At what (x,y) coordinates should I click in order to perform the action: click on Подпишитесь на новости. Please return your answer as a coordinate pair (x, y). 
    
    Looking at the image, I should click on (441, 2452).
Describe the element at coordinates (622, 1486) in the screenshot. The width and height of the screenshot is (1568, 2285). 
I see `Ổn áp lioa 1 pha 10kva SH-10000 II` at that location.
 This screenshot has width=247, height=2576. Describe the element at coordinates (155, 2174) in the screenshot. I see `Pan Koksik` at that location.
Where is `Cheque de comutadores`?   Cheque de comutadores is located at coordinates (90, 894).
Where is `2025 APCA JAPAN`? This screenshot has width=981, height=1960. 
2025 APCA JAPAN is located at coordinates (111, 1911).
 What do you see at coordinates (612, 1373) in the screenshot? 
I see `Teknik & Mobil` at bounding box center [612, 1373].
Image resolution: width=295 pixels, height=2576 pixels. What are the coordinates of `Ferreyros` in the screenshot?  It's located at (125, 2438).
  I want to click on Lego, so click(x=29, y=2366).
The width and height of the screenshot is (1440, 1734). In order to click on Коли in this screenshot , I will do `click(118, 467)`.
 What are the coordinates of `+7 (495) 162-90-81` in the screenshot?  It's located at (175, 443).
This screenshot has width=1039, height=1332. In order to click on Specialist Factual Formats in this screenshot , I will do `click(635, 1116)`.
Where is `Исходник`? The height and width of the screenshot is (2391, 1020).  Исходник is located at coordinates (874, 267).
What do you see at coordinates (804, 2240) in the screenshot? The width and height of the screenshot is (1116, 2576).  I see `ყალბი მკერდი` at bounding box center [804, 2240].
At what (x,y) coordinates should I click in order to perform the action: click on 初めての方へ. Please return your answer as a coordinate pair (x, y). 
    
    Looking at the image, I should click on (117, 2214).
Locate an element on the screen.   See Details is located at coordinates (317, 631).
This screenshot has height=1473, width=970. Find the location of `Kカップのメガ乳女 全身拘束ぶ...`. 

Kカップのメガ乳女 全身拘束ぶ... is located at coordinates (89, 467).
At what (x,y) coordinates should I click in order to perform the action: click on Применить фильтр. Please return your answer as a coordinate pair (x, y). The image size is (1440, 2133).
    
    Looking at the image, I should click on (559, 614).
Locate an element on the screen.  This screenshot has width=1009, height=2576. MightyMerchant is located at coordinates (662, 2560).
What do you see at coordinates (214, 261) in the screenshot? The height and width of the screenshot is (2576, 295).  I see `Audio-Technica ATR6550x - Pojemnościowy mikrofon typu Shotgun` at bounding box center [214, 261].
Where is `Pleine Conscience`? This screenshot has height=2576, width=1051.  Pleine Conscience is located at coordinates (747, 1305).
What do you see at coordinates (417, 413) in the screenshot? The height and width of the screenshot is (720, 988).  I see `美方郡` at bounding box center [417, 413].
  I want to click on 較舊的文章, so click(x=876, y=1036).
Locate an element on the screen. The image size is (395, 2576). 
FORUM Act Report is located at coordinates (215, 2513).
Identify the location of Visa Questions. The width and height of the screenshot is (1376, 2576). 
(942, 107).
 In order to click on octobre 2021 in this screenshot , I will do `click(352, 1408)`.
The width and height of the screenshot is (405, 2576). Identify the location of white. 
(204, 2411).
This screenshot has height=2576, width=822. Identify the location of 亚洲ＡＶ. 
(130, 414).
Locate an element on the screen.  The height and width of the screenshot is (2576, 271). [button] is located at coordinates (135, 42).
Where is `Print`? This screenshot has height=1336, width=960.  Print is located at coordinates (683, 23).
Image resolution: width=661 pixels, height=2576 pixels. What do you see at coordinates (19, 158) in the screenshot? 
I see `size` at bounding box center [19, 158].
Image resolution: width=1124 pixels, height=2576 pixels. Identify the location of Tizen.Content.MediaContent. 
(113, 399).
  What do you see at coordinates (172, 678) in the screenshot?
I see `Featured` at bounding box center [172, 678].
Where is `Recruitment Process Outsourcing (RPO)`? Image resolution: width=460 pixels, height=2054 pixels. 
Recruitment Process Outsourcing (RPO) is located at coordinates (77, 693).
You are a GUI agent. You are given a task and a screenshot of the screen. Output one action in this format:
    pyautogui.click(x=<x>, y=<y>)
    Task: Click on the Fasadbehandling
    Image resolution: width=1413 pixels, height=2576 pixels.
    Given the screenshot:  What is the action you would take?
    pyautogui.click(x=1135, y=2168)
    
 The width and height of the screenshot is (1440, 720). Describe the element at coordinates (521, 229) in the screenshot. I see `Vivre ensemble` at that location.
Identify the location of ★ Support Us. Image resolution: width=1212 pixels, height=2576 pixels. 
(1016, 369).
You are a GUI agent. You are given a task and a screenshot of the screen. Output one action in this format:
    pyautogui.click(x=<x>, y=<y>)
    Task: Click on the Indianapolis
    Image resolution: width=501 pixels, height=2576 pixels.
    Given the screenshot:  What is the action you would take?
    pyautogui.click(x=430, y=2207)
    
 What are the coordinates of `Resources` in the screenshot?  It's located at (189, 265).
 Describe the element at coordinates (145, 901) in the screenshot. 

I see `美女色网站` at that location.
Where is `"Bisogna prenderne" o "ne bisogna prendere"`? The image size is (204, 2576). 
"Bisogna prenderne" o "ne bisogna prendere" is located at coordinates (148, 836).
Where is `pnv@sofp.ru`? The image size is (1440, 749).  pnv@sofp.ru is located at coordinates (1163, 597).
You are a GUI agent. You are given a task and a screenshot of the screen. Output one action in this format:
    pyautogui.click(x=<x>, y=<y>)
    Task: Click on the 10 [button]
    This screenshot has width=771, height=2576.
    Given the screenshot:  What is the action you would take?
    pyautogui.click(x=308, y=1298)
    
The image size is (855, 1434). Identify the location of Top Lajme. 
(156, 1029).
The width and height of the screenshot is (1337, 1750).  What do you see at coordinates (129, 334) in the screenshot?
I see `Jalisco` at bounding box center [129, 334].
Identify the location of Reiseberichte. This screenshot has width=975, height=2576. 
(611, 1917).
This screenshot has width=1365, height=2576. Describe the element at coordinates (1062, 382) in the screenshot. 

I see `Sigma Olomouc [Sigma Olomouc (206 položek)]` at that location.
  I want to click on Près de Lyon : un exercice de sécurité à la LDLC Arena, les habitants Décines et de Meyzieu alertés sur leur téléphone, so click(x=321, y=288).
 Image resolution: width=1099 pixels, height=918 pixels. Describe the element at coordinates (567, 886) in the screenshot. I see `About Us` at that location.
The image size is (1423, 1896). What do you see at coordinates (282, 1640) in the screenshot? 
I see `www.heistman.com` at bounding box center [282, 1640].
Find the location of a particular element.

• _Your task_
All the records above need to be printed exactly.

• _Completed exercise_
At what (x,y) coordinates should I click in order to perform the action: click on Подпишитесь на новости. Please return your answer as a coordinate pair (x, y). 
    
    Looking at the image, I should click on (441, 2452).
Describe the element at coordinates (622, 1486) in the screenshot. The width and height of the screenshot is (1568, 2285). 
I see `Ổn áp lioa 1 pha 10kva SH-10000 II` at that location.
 This screenshot has width=247, height=2576. Describe the element at coordinates (155, 2174) in the screenshot. I see `Pan Koksik` at that location.
Where is `Cheque de comutadores`?   Cheque de comutadores is located at coordinates (90, 894).
Where is `2025 APCA JAPAN`? This screenshot has width=981, height=1960. 
2025 APCA JAPAN is located at coordinates (111, 1911).
 What do you see at coordinates (612, 1373) in the screenshot? 
I see `Teknik & Mobil` at bounding box center [612, 1373].
Image resolution: width=295 pixels, height=2576 pixels. What are the coordinates of `Ferreyros` in the screenshot?  It's located at (125, 2438).
  I want to click on Lego, so click(x=29, y=2366).
The width and height of the screenshot is (1440, 1734). In order to click on Коли in this screenshot , I will do `click(118, 467)`.
 What are the coordinates of `+7 (495) 162-90-81` in the screenshot?  It's located at (175, 443).
This screenshot has width=1039, height=1332. In order to click on Specialist Factual Formats in this screenshot , I will do `click(635, 1116)`.
Where is `Исходник`? The height and width of the screenshot is (2391, 1020).  Исходник is located at coordinates (874, 267).
What do you see at coordinates (804, 2240) in the screenshot? The width and height of the screenshot is (1116, 2576).  I see `ყალბი მკერდი` at bounding box center [804, 2240].
At what (x,y) coordinates should I click in order to perform the action: click on 初めての方へ. Please return your answer as a coordinate pair (x, y). 
    
    Looking at the image, I should click on (117, 2214).
Locate an element on the screen.   See Details is located at coordinates (317, 631).
This screenshot has height=1473, width=970. Find the location of `Kカップのメガ乳女 全身拘束ぶ...`. 

Kカップのメガ乳女 全身拘束ぶ... is located at coordinates (89, 467).
At what (x,y) coordinates should I click in order to perform the action: click on Применить фильтр. Please return your answer as a coordinate pair (x, y). The image size is (1440, 2133).
    
    Looking at the image, I should click on (559, 614).
Locate an element on the screen.  This screenshot has width=1009, height=2576. MightyMerchant is located at coordinates (662, 2560).
What do you see at coordinates (214, 261) in the screenshot? The height and width of the screenshot is (2576, 295).  I see `Audio-Technica ATR6550x - Pojemnościowy mikrofon typu Shotgun` at bounding box center [214, 261].
Where is `Pleine Conscience`? This screenshot has height=2576, width=1051.  Pleine Conscience is located at coordinates (747, 1305).
What do you see at coordinates (417, 413) in the screenshot? The height and width of the screenshot is (720, 988).  I see `美方郡` at bounding box center [417, 413].
  I want to click on 較舊的文章, so click(x=876, y=1036).
Locate an element on the screen. The image size is (395, 2576). 
FORUM Act Report is located at coordinates (215, 2513).
Identify the location of Visa Questions. The width and height of the screenshot is (1376, 2576). 
(942, 107).
 In order to click on octobre 2021 in this screenshot , I will do `click(352, 1408)`.
The width and height of the screenshot is (405, 2576). Identify the location of white. 
(204, 2411).
This screenshot has height=2576, width=822. Identify the location of 亚洲ＡＶ. 
(130, 414).
Locate an element on the screen.  The height and width of the screenshot is (2576, 271). [button] is located at coordinates (135, 42).
Where is `Print`? This screenshot has height=1336, width=960.  Print is located at coordinates (683, 23).
Image resolution: width=661 pixels, height=2576 pixels. What do you see at coordinates (19, 158) in the screenshot? 
I see `size` at bounding box center [19, 158].
Image resolution: width=1124 pixels, height=2576 pixels. Identify the location of Tizen.Content.MediaContent. 
(113, 399).
  What do you see at coordinates (172, 678) in the screenshot?
I see `Featured` at bounding box center [172, 678].
Where is `Recruitment Process Outsourcing (RPO)`? Image resolution: width=460 pixels, height=2054 pixels. 
Recruitment Process Outsourcing (RPO) is located at coordinates (77, 693).
You are a GUI agent. You are given a task and a screenshot of the screen. Output one action in this format:
    pyautogui.click(x=<x>, y=<y>)
    Task: Click on the Fasadbehandling
    Image resolution: width=1413 pixels, height=2576 pixels.
    Given the screenshot:  What is the action you would take?
    pyautogui.click(x=1135, y=2168)
    
 The width and height of the screenshot is (1440, 720). Describe the element at coordinates (521, 229) in the screenshot. I see `Vivre ensemble` at that location.
Identify the location of ★ Support Us. Image resolution: width=1212 pixels, height=2576 pixels. 
(1016, 369).
You are a GUI agent. You are given a task and a screenshot of the screen. Output one action in this format:
    pyautogui.click(x=<x>, y=<y>)
    Task: Click on the Indianapolis
    Image resolution: width=501 pixels, height=2576 pixels.
    Given the screenshot:  What is the action you would take?
    pyautogui.click(x=430, y=2207)
    
 What are the coordinates of `Resources` in the screenshot?  It's located at (189, 265).
 Describe the element at coordinates (145, 901) in the screenshot. 

I see `美女色网站` at that location.
Where is `"Bisogna prenderne" o "ne bisogna prendere"`? The image size is (204, 2576). 
"Bisogna prenderne" o "ne bisogna prendere" is located at coordinates (148, 836).
Where is `pnv@sofp.ru`? The image size is (1440, 749).  pnv@sofp.ru is located at coordinates (1163, 597).
You are a GUI agent. You are given a task and a screenshot of the screen. Output one action in this format:
    pyautogui.click(x=<x>, y=<y>)
    Task: Click on the 10 [button]
    This screenshot has width=771, height=2576.
    Given the screenshot:  What is the action you would take?
    pyautogui.click(x=308, y=1298)
    
The image size is (855, 1434). Identify the location of Top Lajme. 
(156, 1029).
The width and height of the screenshot is (1337, 1750).  What do you see at coordinates (129, 334) in the screenshot?
I see `Jalisco` at bounding box center [129, 334].
Identify the location of Reiseberichte. This screenshot has width=975, height=2576. 
(611, 1917).
This screenshot has width=1365, height=2576. Describe the element at coordinates (1062, 382) in the screenshot. 

I see `Sigma Olomouc [Sigma Olomouc (206 položek)]` at that location.
  I want to click on Près de Lyon : un exercice de sécurité à la LDLC Arena, les habitants Décines et de Meyzieu alertés sur leur téléphone, so click(x=321, y=288).
 Image resolution: width=1099 pixels, height=918 pixels. Describe the element at coordinates (567, 886) in the screenshot. I see `About Us` at that location.
The image size is (1423, 1896). What do you see at coordinates (282, 1640) in the screenshot? 
I see `www.heistman.com` at bounding box center [282, 1640].
Find the location of a particular element.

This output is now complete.